Struck (Enterotoxemia Type C)

Struck (Enterotoxemia Type C)

Struck (Enterotoxemia Type C) is a sporadic disease occurs in orphan lambs especially reared on milk replacer.

Struck (Enterotoxemia Type C) is the one of the more commonly encountered types of C. perfringens. It is virulent in calves less than 10 days old.

The disease is characterised by bloody diarrhoea but calves even die before this stage.

Etiology

  • C. perfringens isolates are categorised in to type A-E as based on their ability to produce alpha, beta, epsilon, and Iota toxins.
  • These toxins are important to exert their effect in developing pathogenesis.
  • It is caused by Clostridum perfringens Type – C produces beta and alpha toxin.
  • Clostridium perfringen is a Gram-positive, spore-forming, anaerobic bacteria.
Enterotoxemia Types (causing bacteria types) (A, B, C, D and E)

Epidemiology

Prevalence of infection

  • Prevalent in cold weather.
  • Lamb dysentery reaches 20-30%
  • In an outbreak disease initially affects 1-4 days old lambs and the clinical course is very short.
  • During the lambing period disease incidence increase.
  • The cases fatality rate approaches 100%

Predisposing factors

  • Gross contamination.
  • In lambs, goats due to close stocking in shed.

Sources of infection

  • Poor quality feed facilitate infection.
  • Feeding of milk in excess.

Transmission

  • Ingestion of infected feed and water.
  • Close contact with infected animals.

Host Affected

  • Upto 2-3 weeks age groups of lambs and calves are affected.
  • Sporadic disease occurs in orphan lambs reared on milk replacer.
  • Piglets up to 7 days are most commonly affected.
  • Foals and calves  are susceptible for type C

Necrotic enteritis of pigs: Important disease in piglets, particularly in intensive pig units. Organism is recoverable from the skin of sows and faces.

Pathogenesis

  • Organism occurs as normal intestinal flora or any dietary changes significantly causes pathogenesis.
  • Poor quality of feed facilitates abomasal and small intestinal multiplication of organism with resulting mucosal necrosis.
  • Fluid accumulation in peritoneum and thoracic cavity and leading to toxaemia, enteric lesions, dysentery, diarrhoea, often absent.
  • Beta toxin affects central nervous system.
  • Organism proliferates and attaches to the epithelial cells of the intestinal villi but toxin production and mucosal damage precede the attachment.
  • Alpha toxin: It is a lethal toxin, produced in varying amounts by isolates. It is a phospholipase which hydrolysis the membrane phospholipids in RBC, platelets, leucocytes and endothelial cells, results in cell lysis or often develops cytotoxicity.
  • Beta toxin: It causes increased vascular permeability and may facilitate the uptake of toxins from intestine. It is a necrotising toxin, initially produces damage to microvilli, degeneration of mitochondria with external distinction and desquamation of the intestinal epithelial cells. Which also develops haemorrhagic enteritis and ulceration of the intestinal mucous membrane. Beta toxin is highly sensitive to inactivation by trypsin which is a component of normal pancreatic proteases.
  • Colostrum contains trypsin which inhibits organism in affected young animals. In the absence of trypsin the organism multiply within the intestine and colonisation of organism in the intestine of young animals.

Clinical Signs

Haemorrhagic enteritis, ulceration of intestinal mucosa , diarrhoea, dysentery in young sheep, lambs, goats, calves, pigs, foals along with beta 2 toxin.

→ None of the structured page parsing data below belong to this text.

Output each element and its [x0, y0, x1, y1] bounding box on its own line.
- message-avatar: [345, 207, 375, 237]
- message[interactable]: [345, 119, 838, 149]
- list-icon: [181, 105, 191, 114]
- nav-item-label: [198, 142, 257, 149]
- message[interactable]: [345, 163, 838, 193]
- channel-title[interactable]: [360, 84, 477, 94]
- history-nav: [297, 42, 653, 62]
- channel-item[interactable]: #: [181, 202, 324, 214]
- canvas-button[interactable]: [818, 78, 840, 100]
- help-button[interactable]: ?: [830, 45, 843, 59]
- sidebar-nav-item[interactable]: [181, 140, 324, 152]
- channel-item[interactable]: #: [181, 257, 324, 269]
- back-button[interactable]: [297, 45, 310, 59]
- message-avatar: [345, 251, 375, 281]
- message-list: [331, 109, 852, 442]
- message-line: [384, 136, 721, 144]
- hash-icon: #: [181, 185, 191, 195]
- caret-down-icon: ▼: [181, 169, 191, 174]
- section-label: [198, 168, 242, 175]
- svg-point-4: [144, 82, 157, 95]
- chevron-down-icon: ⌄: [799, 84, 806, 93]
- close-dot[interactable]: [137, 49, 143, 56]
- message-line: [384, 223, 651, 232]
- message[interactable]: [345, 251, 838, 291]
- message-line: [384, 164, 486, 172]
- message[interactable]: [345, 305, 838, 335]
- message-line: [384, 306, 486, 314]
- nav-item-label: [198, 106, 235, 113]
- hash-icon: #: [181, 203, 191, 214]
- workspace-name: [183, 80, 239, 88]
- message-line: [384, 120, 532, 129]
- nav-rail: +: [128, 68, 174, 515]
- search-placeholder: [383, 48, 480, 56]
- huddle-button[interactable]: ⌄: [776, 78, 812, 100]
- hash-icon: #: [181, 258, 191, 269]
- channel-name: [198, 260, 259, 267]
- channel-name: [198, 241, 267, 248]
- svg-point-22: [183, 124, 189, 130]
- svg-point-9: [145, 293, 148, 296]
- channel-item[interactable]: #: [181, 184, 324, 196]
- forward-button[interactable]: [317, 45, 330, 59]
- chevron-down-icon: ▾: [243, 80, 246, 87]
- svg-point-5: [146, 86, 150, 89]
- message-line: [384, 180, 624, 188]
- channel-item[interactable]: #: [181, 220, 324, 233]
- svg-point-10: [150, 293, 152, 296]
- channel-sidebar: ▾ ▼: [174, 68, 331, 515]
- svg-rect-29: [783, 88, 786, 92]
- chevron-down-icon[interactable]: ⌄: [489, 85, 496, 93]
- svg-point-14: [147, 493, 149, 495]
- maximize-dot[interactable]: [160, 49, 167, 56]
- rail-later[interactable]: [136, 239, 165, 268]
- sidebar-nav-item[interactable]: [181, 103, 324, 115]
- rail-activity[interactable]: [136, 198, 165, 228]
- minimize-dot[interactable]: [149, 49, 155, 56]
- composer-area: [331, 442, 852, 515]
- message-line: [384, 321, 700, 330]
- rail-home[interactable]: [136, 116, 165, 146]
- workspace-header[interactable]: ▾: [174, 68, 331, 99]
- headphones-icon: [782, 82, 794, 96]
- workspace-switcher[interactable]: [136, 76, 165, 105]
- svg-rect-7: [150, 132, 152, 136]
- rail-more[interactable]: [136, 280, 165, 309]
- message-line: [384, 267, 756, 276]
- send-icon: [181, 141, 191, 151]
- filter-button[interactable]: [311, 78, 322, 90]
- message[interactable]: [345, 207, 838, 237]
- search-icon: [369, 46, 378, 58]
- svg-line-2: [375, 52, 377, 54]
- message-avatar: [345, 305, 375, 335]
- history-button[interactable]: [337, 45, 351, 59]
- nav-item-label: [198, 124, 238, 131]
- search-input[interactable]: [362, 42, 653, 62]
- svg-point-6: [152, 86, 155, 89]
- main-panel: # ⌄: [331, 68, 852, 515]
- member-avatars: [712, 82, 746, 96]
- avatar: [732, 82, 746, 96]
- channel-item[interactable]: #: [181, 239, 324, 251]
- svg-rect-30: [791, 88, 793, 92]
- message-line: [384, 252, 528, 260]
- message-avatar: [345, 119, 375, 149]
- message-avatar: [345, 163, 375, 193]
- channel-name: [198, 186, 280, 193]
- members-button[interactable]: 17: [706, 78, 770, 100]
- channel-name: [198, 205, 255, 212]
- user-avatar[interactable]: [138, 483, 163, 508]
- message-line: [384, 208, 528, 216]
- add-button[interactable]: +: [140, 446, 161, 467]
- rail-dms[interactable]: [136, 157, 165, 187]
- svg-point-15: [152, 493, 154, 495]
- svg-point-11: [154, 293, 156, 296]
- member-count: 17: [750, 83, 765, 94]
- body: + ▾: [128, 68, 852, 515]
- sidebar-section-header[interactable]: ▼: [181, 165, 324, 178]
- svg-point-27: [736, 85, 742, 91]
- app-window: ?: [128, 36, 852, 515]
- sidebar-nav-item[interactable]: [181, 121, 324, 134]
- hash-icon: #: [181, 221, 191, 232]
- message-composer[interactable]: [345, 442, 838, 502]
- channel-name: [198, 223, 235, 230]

High fatality rate, rapid course, haemorrhagic diarrhoea, abdominal pain, and toxaemia.

Diagnosis

  • Frequently the organism is isolated from systemic faeces of new born lambs and kids with haemorrhagic enteritis.
  • Identification of organism
  • Sample collection: 20-30 ml frozen intestinal contents. Air dried smears of mucosal surface from several levels of small intestine, ileum, jejunum, segments of several organs.
  • Demonstration of toxin.

Differential Diagnosis

  • Rota viral enteritis
  • Coronal viral enteritis
  • Parvo viral enteritis
  • Other enterotoxemic infection (Type A, Type B)

Treatment

  • Fluid therapy and supportive treatment.
  • Hyper immune serum is a specific therapy.
  • Oral and parenteral administration of penicillin prevent further proliferation of organism.
  • In the subacute and chronic case, antitoxin along with Tetracycline orally at the rate of 11 to 22 mg/kg  body weight will usually effective.
  • Supha group of drugs as injection or tablets may be given.
  • Sometimes sulpha drugs in combination with trimethoprim can be tried.

Prevention

  • Prophylactic vaccine

Control

  • Fluid therapy
  • Administration of hyper immune serum.
  • Oral or parenteral administration of Penicillin to prevent further proliferation of organism.